Nobby había sobrevivido a muchas masacres gracias al hecho de no estar allí. Soltó la manilla y le dio una palmadita amistosa.
—¡Ya lo tengo! —exclamó Zanahoria.
Nobby se sobresaltó.
—¿El qué? —gritó.
—Ya me acuerdo de cómo los colgaban.
—Oh —susurró el cabo—. ¿Por dónde?
—Por todo el muro de la ciudad —respondió el chico—. A veces durante días enteros. No volvían a hacerlo, se lo aseguro. Se lo digo yo —añadió.
Nobby apoyó la lanza contra la pared y rebuscó una colilla diminuta tras su oreja. Decidió que había que aclarar un par de cosas.
—¿Por qué tuviste que hacerte guardia, muchacho? —le preguntó.
—Todo el mundo me pregunta lo mismo —dijo Zanahoria—. No tuve que. Quise. Así me haré un Hombre.
Nobby nunca miraba directamente a los ojos.
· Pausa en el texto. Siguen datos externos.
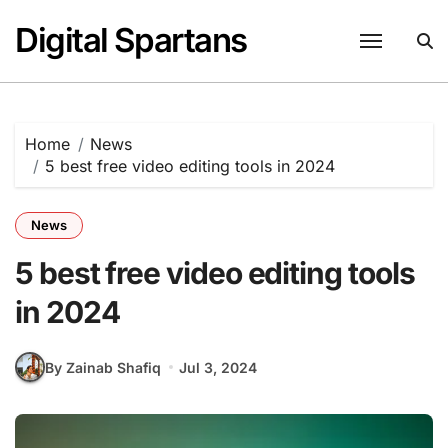
Skip
Digital Spartans
to
content
Home
News
5 best free video editing tools in 2024
News
5 best free video editing tools
in 2024
By Zainab Shafiq
Jul 3, 2024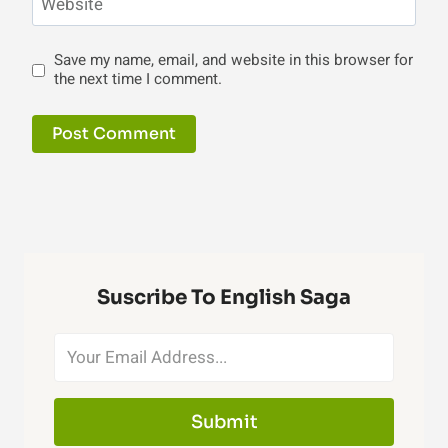
Website
Save my name, email, and website in this browser for
the next time I comment.
Suscribe To English Saga
Submit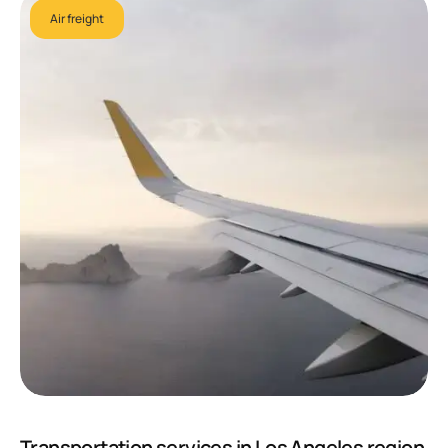
Air freight
Transportation services in Los Angeles region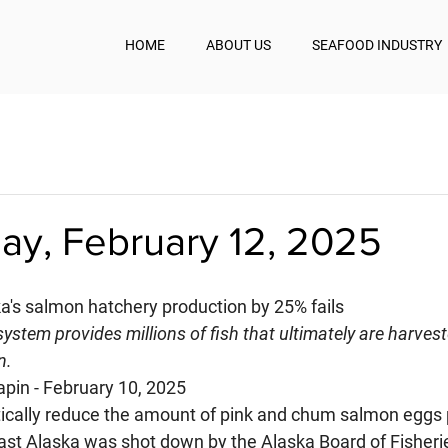
HOME
ABOUT US
SEAFOOD INDUSTRY
y, February 12, 2025
ka's salmon hatchery production by 25% fails
system provides millions of fish that ultimately are harvest
n.
apin - February 10, 2025
tically reduce the amount of pink and chum salmon eggs
ast Alaska was shot down by the Alaska Board of Fisheries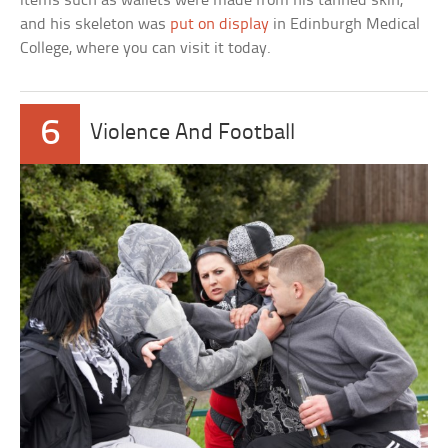
items such as wallets were made from his tanned skin,
and his skeleton was
put on display
in Edinburgh Medical
College, where you can visit it today.
6
Violence And Football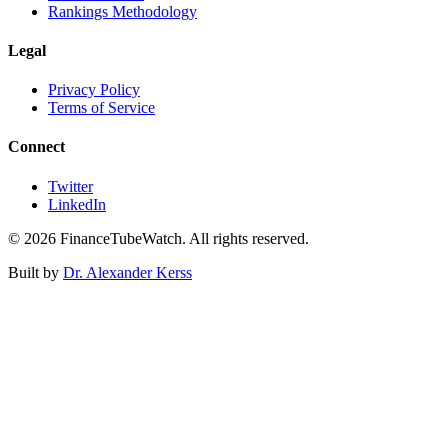
Rankings Methodology
Legal
Privacy Policy
Terms of Service
Connect
Twitter
LinkedIn
©
2026
FinanceTubeWatch. All rights reserved.
Built by
Dr. Alexander Kerss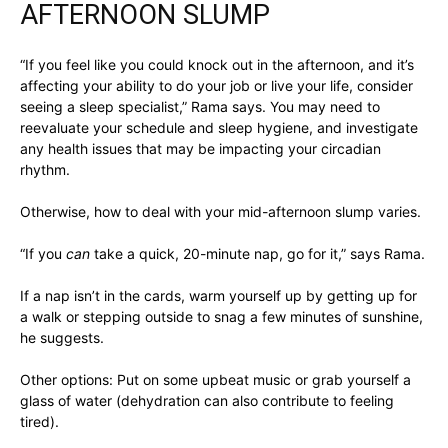
AFTERNOON SLUMP
“If you feel like you could knock out in the afternoon, and it’s
affecting your ability to do your job or live your life, consider
seeing a sleep specialist,” Rama says. You may need to
reevaluate your schedule and sleep hygiene, and investigate
any health issues that may be impacting your circadian
rhythm.
Otherwise, how to deal with your mid-afternoon slump varies.
“If you
can
take a quick, 20-minute nap, go for it,” says Rama.
If a nap isn’t in the cards, warm yourself up by getting up for
a walk or stepping outside to snag a few minutes of sunshine,
he suggests.
Other options: Put on some upbeat music or grab yourself a
glass of water (dehydration can also contribute to feeling
tired).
Contempló asombrado la oreja derecha de Zanahoria.
—¿De verdad quieres decir que no estás huyendo de nada?
—¿Por qué iba a querer huir de algo?
Nobby dio un par de vueltas al asunto.
—Ah… Siempre hay algo. Quizá…, quizá se te acusó de algo que no habías hecho —sonrió—. Quizá, por ejemplo, faltaron cosas en las tiendas y te echaron la culpa injustamente. O aparecieron ciertas cosas en tu bolsa, y tú no tienes ni idea de cómo llegaron allí. Ese tipo de asuntos. Se lo puedes decir al viejo Nobby. O quizá fue otra cosa… —Dio un codazo a Zanahoria—. Otra cosa, a lo mejor. Cherché la femme, ¿eh? ¿Metiste en apuros a una chica?
—Yo… —empezó Zanahoria.
Y entonces se acordó de que uno debía decir la verdad incluso a gente tan rara como Nobby, quienes no parecían saber lo que era eso. Y la verdad es que siempre estaba metiendo en apuros a Minty, aunque no sabía muy bien cómo ni por qué. Pero cada vez que se marchaba tras visitarla en la cueva de los Machacarrocas, oía los gritos de los padres de la chica. Siempre eran educados con él, pero, por algún motivo que no entendía, Minty se encontraba en apuros después de cada una de sus visitas.
—Sí —dijo al final.
—Ah. Suele suceder —asintió Nobby con gesto de entendido.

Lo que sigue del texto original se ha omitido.